Jurassic
Park
1993
Director: Steven Spielberg
Starring: Sam Neill, Laura Dern, Jeff
Goldblum, Richard Attenborough
Oh,
this movie. Oh, Steven Spielberg. Oh, my youth.
They are all linked together.
A
rich billionaire with too much time on his hands (Attenborough) crazily clones
actual dinosaurs from preserved dino DNA in order to build a dino theme
park. He enlists the help of two
paleontologists (Neill and Dern) and a mathematician (Goldblum) to ensure the
park will run well. Of course… it
doesn’t. When the power goes down, you
don’t want to be stuck by the T-Rex paddock.
Alright,
let’s focus on the film before I veer wildly off track with my personal
relationship with this movie.

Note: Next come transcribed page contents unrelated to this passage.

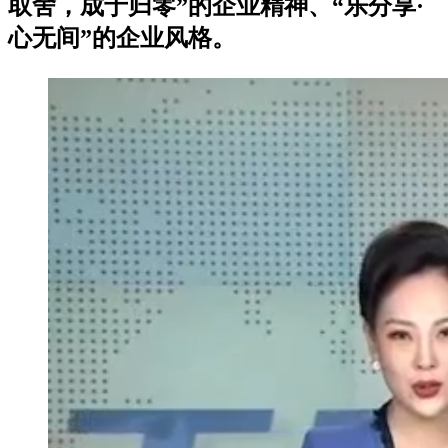
取舍，成于归零”的企业精神、“乐分享·
心无间”的企业风格。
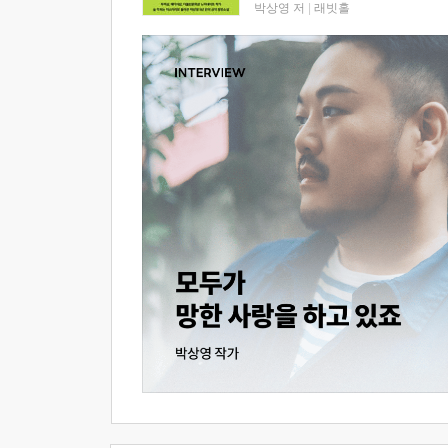
박상영 저
|
래빗홀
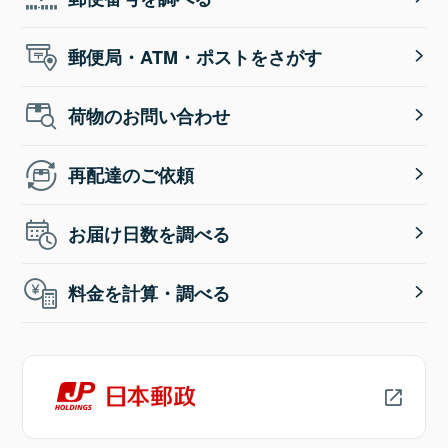
郵便局・ATM・ポストをさがす
荷物のお問い合わせ
再配達のご依頼
お届け日数を調べる
料金を計算・調べる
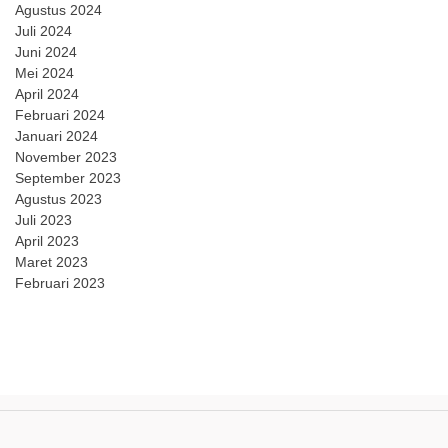
Agustus 2024
Juli 2024
Juni 2024
Mei 2024
April 2024
Februari 2024
Januari 2024
November 2023
September 2023
Agustus 2023
Juli 2023
April 2023
Maret 2023
Februari 2023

This movie
just works. It is also, perhaps, one of
the ultimate Spielberg films. Everything
that makes Spielberg Spielberg is in this film, and in spades. He is nothing if not a showman, and this is a
showy film. But Spielberg is also smart,
and the grand spectacle of putting freakin’ dinosaurs on the screen is tempered
with a very good plot that lets you see the dinos, but not too much of
them. The completely idiotic sequels to Jurassic
Park forgot this, and overdosed the audience on dino fun times. The original does it right, though. A lot of talking about dinos, but not too
much seeing them. Better to see people
react to dinosaurs when you can. At the
screening of this I recently attended, it was said in the introduction that
full shots of dinosaurs only account for 6% of the total screen time of the
film, whereas partial shots of dinosaurs account for 21%. To me, this is a perfect balance of spectacle
and narrative.
I
love how frightening the action sequences are.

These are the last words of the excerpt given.